*Source material:*

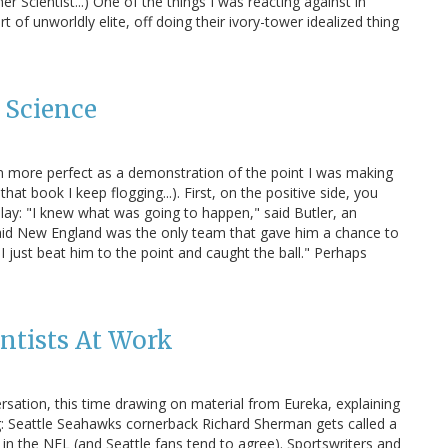
r Scientist...) One of the things I was reacting against in
rt of unworldly elite, off doing their ivory-tower idealized thing
 Science
en more perfect as a demonstration of the point I was making
that book I keep flogging...). First, on the positive side, you
ay: "I knew what was going to happen," said Butler, an
id New England was the only team that gave him a chance to
I just beat him to the point and caught the ball." Perhaps
ntists At Work
rsation, this time drawing on material from Eureka, explaining
ing: Seattle Seahawks cornerback Richard Sherman gets called a
k in the NFL (and Seattle fans tend to agree). Sportswriters and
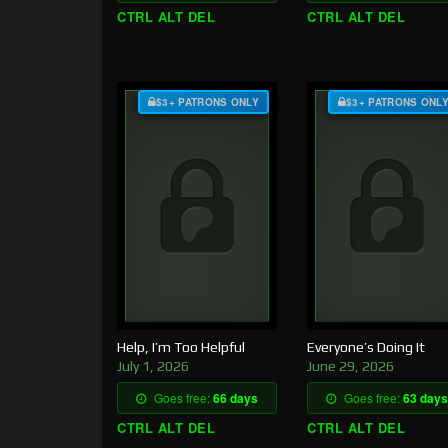
CTRL ALT DEL
CTRL ALT DEL
$3+ PATRONS ONLY
$3+ PATRONS ONL
Help, I’m Too Helpful
Everyone’s Doing It
July 1, 2026
June 29, 2026
Goes free:
66 days
Goes free:
63 days
CTRL ALT DEL
CTRL ALT DEL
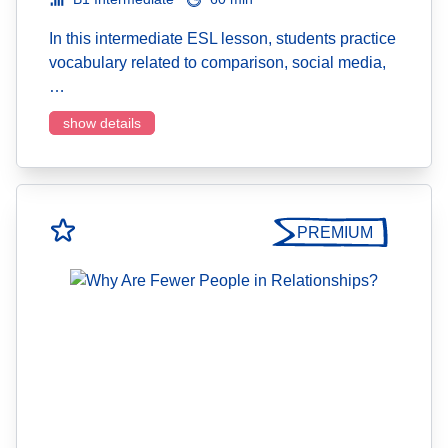
In this intermediate ESL lesson, students practice
vocabulary related to comparison, social media,
…
show details
PREMIUM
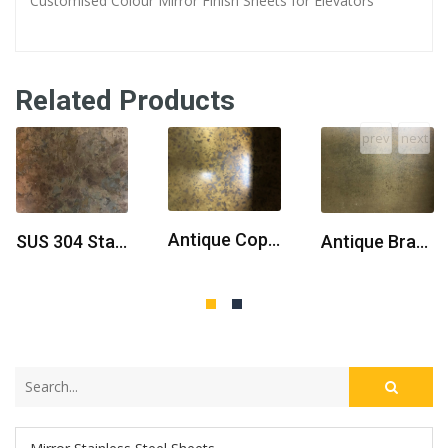
Customised Colour Mirror Finish Sheets for Elevators
Related Products
prev
next
Antique Copper Brass Stainless Steel Sheet
SUS 304 Stainless Steel Sheet Antique Brass
Antique Brass Stainless Steel Sheet With Stocks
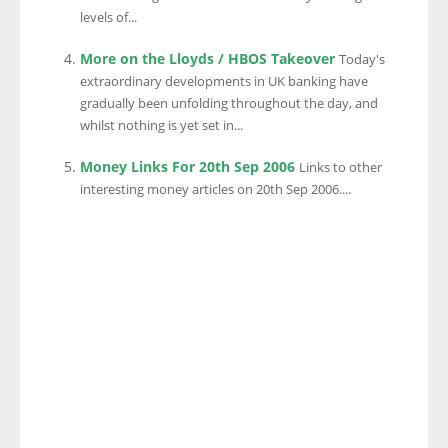
levels of...
More on the Lloyds / HBOS Takeover
Today's
extraordinary developments in UK banking have
gradually been unfolding throughout the day, and
whilst nothing is yet set in...
Money Links For 20th Sep 2006
Links to other
interesting money articles on 20th Sep 2006....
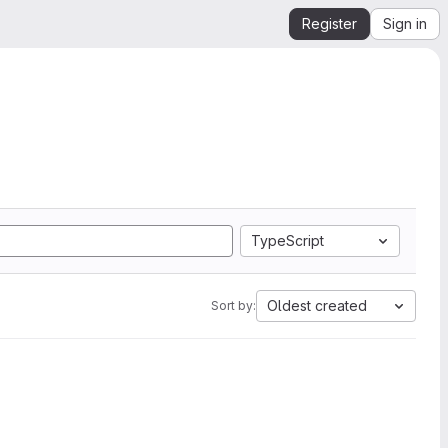
Register
Sign in
TypeScript
Oldest created
Sort by:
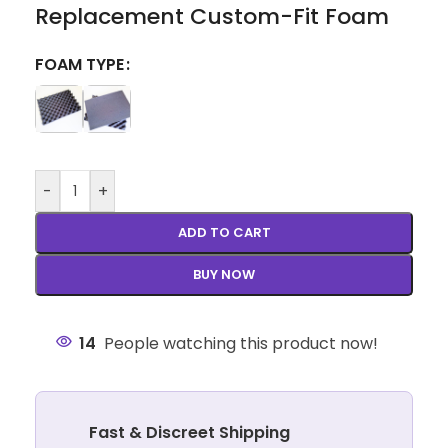
Replacement Custom-Fit Foam
FOAM TYPE
-
+
ADD TO CART
BUY NOW
14
People watching this product now!
Fast & Discreet Shipping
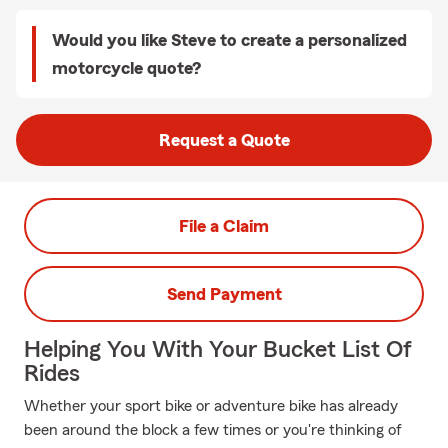
Would you like Steve to create a personalized
motorcycle quote?
Request a Quote
File a Claim
Send Payment
Helping You With Your Bucket List Of
Rides
Whether your sport bike or adventure bike has already
been around the block a few times or you're thinking of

*What to do:*
Check each line of the listing for "point". Show those that have it.

*Reply:*
en more perfect as a demonstration of the point I was making
I just beat him to the point and caught the ball." Perhaps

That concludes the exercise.